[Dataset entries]
************

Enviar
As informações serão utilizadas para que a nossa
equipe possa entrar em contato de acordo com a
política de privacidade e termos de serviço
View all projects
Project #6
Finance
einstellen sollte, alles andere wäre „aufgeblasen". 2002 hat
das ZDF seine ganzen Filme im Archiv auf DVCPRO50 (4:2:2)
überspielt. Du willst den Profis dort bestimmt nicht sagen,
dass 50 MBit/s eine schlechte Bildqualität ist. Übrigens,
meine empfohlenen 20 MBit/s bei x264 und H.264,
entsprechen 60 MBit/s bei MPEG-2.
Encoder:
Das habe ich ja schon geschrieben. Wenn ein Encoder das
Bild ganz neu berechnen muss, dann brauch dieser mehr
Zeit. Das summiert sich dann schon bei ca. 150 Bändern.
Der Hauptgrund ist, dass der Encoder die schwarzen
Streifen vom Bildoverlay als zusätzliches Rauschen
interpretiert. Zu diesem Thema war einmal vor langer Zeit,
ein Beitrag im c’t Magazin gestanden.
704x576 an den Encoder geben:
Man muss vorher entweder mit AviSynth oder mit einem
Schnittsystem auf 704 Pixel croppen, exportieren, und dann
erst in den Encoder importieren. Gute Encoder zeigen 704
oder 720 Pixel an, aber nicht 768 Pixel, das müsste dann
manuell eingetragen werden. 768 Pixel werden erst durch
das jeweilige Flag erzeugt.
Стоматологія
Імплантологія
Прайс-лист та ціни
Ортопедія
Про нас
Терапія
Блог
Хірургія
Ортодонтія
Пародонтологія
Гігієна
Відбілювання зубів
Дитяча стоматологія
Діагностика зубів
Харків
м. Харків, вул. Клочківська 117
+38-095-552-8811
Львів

************

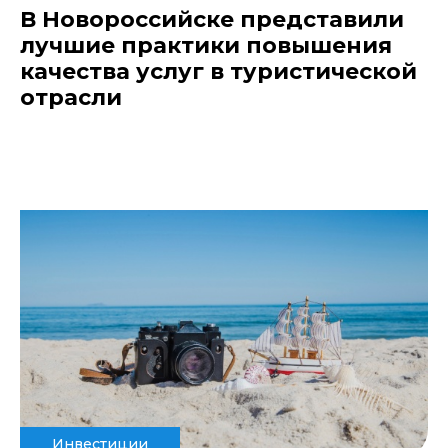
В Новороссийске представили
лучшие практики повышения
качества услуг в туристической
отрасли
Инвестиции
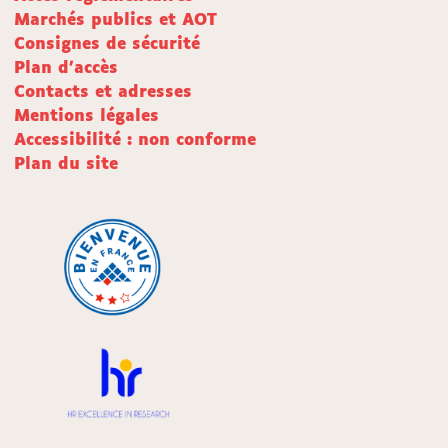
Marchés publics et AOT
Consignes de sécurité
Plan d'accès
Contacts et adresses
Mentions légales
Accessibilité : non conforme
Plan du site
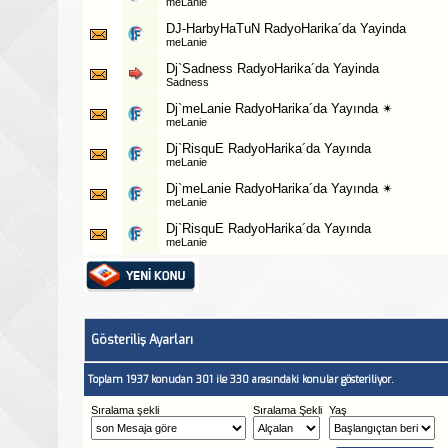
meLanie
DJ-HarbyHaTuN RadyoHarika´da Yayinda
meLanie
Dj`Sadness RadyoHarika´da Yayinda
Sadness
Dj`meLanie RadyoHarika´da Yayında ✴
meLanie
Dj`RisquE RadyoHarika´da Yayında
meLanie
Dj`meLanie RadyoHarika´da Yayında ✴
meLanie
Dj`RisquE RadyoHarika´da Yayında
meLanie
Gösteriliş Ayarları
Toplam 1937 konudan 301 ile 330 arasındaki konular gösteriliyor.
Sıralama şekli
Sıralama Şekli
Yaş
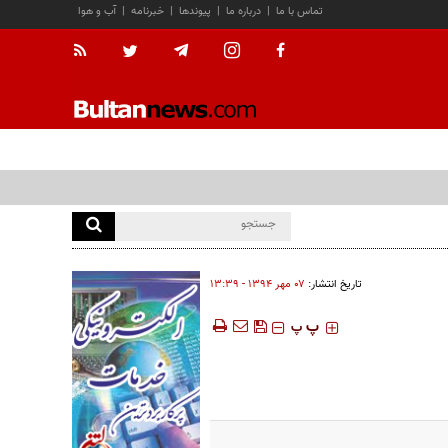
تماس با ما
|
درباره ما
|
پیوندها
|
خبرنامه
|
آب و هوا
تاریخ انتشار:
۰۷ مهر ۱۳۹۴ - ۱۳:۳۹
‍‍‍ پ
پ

************

◆ **Task statement**: Taking the entries above, print exactly the lines starting at the line with "das jeweilige Flag erzeugt." and ending at the line with "м. Харків, вул. Клочківська 117", both included.

◆ **Output**:
das jeweilige Flag erzeugt.
Стоматологія
Імплантологія
Прайс-лист та ціни
Ортопедія
Про нас
Терапія
Блог
Хірургія
Ортодонтія
Пародонтологія
Гігієна
Відбілювання зубів
Дитяча стоматологія
Діагностика зубів
Харків
м. Харків, вул. Клочківська 117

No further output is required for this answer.